Fate Therapeutics (FATE) rocketed to a record high Monday on the promise it could rival biotech stocks Gilead Sciences (GILD) and Novartis (NVS) with a blood cancer treatment.
The news came out of the American Society of Hematology meeting, where biotech stock Constellation Pharmaceuticals (CNST) said more than two-thirds of patients responded to its bone marrow cancer treatment.
Further, fellow biotech stocks Intellia Therapeutics (NTLA) and Crispr Therapeutics (CRSP) reported promising results for their CRISPR gene-edited treatments.
On the stock market today, Fate stock catapulted 37.8% to 83.77. Constellation shares soared 34.1% to 30.36. Intellia stock zipped up 7.3% to 46.59. Crispr shares rose 1.5% to 149.72.
Biotech Stock Targets CAR-T
Fate is working on an off-the-shelf version of costly cancer treatments from Gilead and Novartis known as CAR-T drugs.

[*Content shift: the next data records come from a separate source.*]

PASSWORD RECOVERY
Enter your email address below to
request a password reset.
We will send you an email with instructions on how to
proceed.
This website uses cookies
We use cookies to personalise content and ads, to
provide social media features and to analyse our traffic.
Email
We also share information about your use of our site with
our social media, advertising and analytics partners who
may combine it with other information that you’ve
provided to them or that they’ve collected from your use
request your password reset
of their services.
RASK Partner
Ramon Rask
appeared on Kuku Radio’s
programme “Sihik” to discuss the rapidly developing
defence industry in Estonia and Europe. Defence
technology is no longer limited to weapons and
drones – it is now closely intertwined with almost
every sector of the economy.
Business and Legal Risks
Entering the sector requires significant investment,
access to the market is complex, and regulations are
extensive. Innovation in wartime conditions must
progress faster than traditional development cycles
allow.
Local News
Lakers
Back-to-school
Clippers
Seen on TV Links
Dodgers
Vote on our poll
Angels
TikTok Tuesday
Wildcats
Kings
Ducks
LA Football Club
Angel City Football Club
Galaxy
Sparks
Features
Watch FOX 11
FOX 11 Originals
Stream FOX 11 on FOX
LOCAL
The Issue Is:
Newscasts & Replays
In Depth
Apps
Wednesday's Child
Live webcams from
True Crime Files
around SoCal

These drugs reprogram cells from a sick patient to fight cancer. But Fate is working on a similar cancer treatment that uses donor cells.
Biotech stock Fate tested its treatment in one heavily pretreated patient with diffuse large B-cell lymphoma, a type of blood cancer. After the first treatment, the patient partially responded. That response deepened following a second treatment.
The biotech stock also unveiled test results for a second cancer treatment in patients with B-cell lymphoma. In total, Fate evaluated three patients. All three responded, including two that had a complete response to the drug.
Bone Marrow Cancer Treatment
Constellation tested its drug in patients with myelofibrosis, a rare form of bone marrow cancer that often results in an enlarged spleen.
In total, the biotech stock studied a regimen using its drug in 63 never-before-treated patients. After 24 weeks of treatment, more than two-thirds of those patients achieved at least a 35% reduction in spleen volume. At the median, the spleen volume was reduced by half.
Of 60 patients that could be evaluated, 57% showed at least a 50% reduction in all their symptoms after 24 weeks of treatment.
Biotech stocks Intellia and Crispr use a method of gene editing called CRISPR to make treatments for blood diseases.
Intellia said its cancer treatment showed promise in mice with acute leukemias. Its drug targets a T-cell receptor overly expressed in acute myeloid leukemia, or AML.
Crispr and partner Vertex Pharmaceuticals (VRTX) reported updated results for their beta thalassemia and sickle cell disease treatment, CTX001. Both are blood diseases.
Beta thalassemia patients traditionally need frequent blood transfusions. At three to 18 months after treatment, all seven remained transfusion free, Crispr said in a news release.
Sickle cell disease patients often experience painful attacks called vaso-occlusive crises. At three to 15 months after treatment, all three of the patients tested still hadn’t experienced any of the painful side effect of the disease.